— Exercise —
Set down every record below exactly as it appears, but without the pictures.

[Data shown]

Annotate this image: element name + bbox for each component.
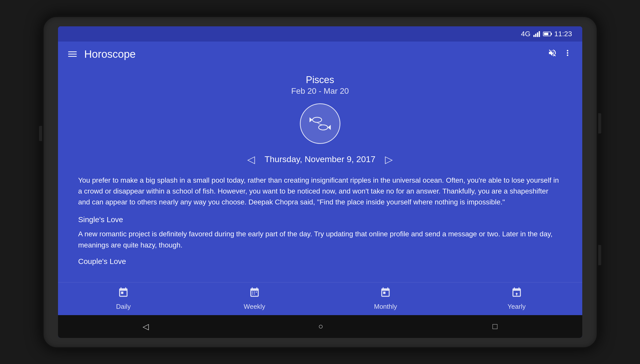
calendar-weekly-icon	[249, 287, 260, 301]
sign-symbol-container	[58, 98, 582, 149]
calendar-monthly-icon	[380, 287, 391, 301]
main-content: Pisces Feb 20 - Mar 20	[58, 67, 582, 315]
home-button[interactable]: ○	[318, 322, 323, 331]
more-options-icon[interactable]	[563, 48, 572, 60]
volume-button[interactable]	[39, 126, 42, 141]
horoscope-text-area: You prefer to make a big splash in a sma…	[58, 172, 582, 282]
recents-button[interactable]: □	[493, 322, 497, 331]
app-title: Horoscope	[84, 48, 540, 60]
nav-item-monthly[interactable]: Monthly	[320, 287, 451, 311]
nav-daily-label: Daily	[116, 303, 131, 311]
volume-down-button[interactable]	[598, 245, 601, 265]
calendar-yearly-icon	[511, 287, 522, 301]
sign-header: Pisces Feb 20 - Mar 20	[58, 67, 582, 98]
status-bar: 4G 11:23	[58, 26, 582, 42]
svg-point-1	[319, 119, 321, 120]
signal-icon	[533, 31, 540, 37]
prev-date-button[interactable]: ◁	[245, 151, 257, 167]
mute-icon[interactable]	[548, 48, 557, 60]
app-bar: Horoscope	[58, 42, 582, 67]
pisces-symbol	[307, 111, 333, 136]
nav-item-yearly[interactable]: Yearly	[451, 287, 582, 311]
calendar-daily-icon	[118, 287, 129, 301]
couples-love-title: Couple's Love	[78, 256, 562, 267]
status-icons: 4G 11:23	[521, 30, 572, 38]
battery-icon	[543, 32, 551, 36]
bottom-navigation: Daily Weekly Mon	[58, 282, 582, 315]
system-nav-bar: ◁ ○ □	[58, 315, 582, 338]
hamburger-menu-button[interactable]	[68, 51, 77, 57]
next-date-button[interactable]: ▷	[383, 151, 395, 167]
status-time: 11:23	[554, 30, 572, 38]
horoscope-body: You prefer to make a big splash in a sma…	[78, 175, 562, 208]
signal-label: 4G	[521, 30, 530, 38]
current-date: Thursday, November 9, 2017	[265, 154, 376, 164]
nav-item-daily[interactable]: Daily	[58, 287, 189, 311]
singles-love-title: Single's Love	[78, 214, 562, 226]
sign-name: Pisces	[58, 74, 582, 85]
device-frame: 4G 11:23 Horoscope	[42, 15, 599, 349]
svg-point-3	[319, 127, 321, 128]
sign-dates: Feb 20 - Mar 20	[58, 86, 582, 96]
date-navigation: ◁ Thursday, November 9, 2017 ▷	[58, 149, 582, 172]
nav-item-weekly[interactable]: Weekly	[189, 287, 320, 311]
power-button[interactable]	[598, 113, 601, 133]
back-button[interactable]: ◁	[143, 322, 149, 331]
sign-symbol-circle	[300, 103, 340, 144]
nav-yearly-label: Yearly	[508, 303, 526, 311]
nav-weekly-label: Weekly	[244, 303, 265, 311]
battery-fill	[544, 33, 548, 35]
singles-love-body: A new romantic project is definitely fav…	[78, 228, 562, 251]
nav-monthly-label: Monthly	[374, 303, 397, 311]
device-screen: 4G 11:23 Horoscope	[58, 26, 582, 338]
app-bar-actions	[548, 48, 572, 60]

[/Data shown]

— Response for this exercise —
Annotate this image: element name + bbox for each component.
calendar-weekly-icon	[249, 287, 260, 301]
sign-symbol-container	[58, 98, 582, 149]
calendar-monthly-icon	[380, 287, 391, 301]
main-content: Pisces Feb 20 - Mar 20	[58, 67, 582, 315]
home-button[interactable]: ○	[318, 322, 323, 331]
more-options-icon[interactable]	[563, 48, 572, 60]
volume-button[interactable]	[39, 126, 42, 141]
horoscope-text-area: You prefer to make a big splash in a sma…	[58, 172, 582, 282]
recents-button[interactable]: □	[493, 322, 497, 331]
app-title: Horoscope	[84, 48, 540, 60]
nav-item-monthly[interactable]: Monthly	[320, 287, 451, 311]
nav-daily-label: Daily	[116, 303, 131, 311]
volume-down-button[interactable]	[598, 245, 601, 265]
calendar-yearly-icon	[511, 287, 522, 301]
sign-header: Pisces Feb 20 - Mar 20	[58, 67, 582, 98]
status-bar: 4G 11:23	[58, 26, 582, 42]
svg-point-1	[319, 119, 321, 120]
signal-icon	[533, 31, 540, 37]
prev-date-button[interactable]: ◁	[245, 151, 257, 167]
mute-icon[interactable]	[548, 48, 557, 60]
app-bar: Horoscope	[58, 42, 582, 67]
pisces-symbol	[307, 111, 333, 136]
nav-item-yearly[interactable]: Yearly	[451, 287, 582, 311]
calendar-daily-icon	[118, 287, 129, 301]
couples-love-title: Couple's Love	[78, 256, 562, 267]
status-icons: 4G 11:23	[521, 30, 572, 38]
battery-icon	[543, 32, 551, 36]
bottom-navigation: Daily Weekly Mon	[58, 282, 582, 315]
system-nav-bar: ◁ ○ □	[58, 315, 582, 338]
hamburger-menu-button[interactable]	[68, 51, 77, 57]
next-date-button[interactable]: ▷	[383, 151, 395, 167]
status-time: 11:23	[554, 30, 572, 38]
horoscope-body: You prefer to make a big splash in a sma…	[78, 175, 562, 208]
signal-label: 4G	[521, 30, 530, 38]
current-date: Thursday, November 9, 2017	[265, 154, 376, 164]
nav-item-daily[interactable]: Daily	[58, 287, 189, 311]
singles-love-title: Single's Love	[78, 214, 562, 226]
sign-name: Pisces	[58, 74, 582, 85]
device-frame: 4G 11:23 Horoscope	[42, 15, 599, 349]
svg-point-3	[319, 127, 321, 128]
sign-dates: Feb 20 - Mar 20	[58, 86, 582, 96]
date-navigation: ◁ Thursday, November 9, 2017 ▷	[58, 149, 582, 172]
nav-item-weekly[interactable]: Weekly	[189, 287, 320, 311]
power-button[interactable]	[598, 113, 601, 133]
back-button[interactable]: ◁	[143, 322, 149, 331]
sign-symbol-circle	[300, 103, 340, 144]
nav-yearly-label: Yearly	[508, 303, 526, 311]
nav-weekly-label: Weekly	[244, 303, 265, 311]
battery-fill	[544, 33, 548, 35]
singles-love-body: A new romantic project is definitely fav…	[78, 228, 562, 251]
nav-monthly-label: Monthly	[374, 303, 397, 311]
device-screen: 4G 11:23 Horoscope	[58, 26, 582, 338]
app-bar-actions	[548, 48, 572, 60]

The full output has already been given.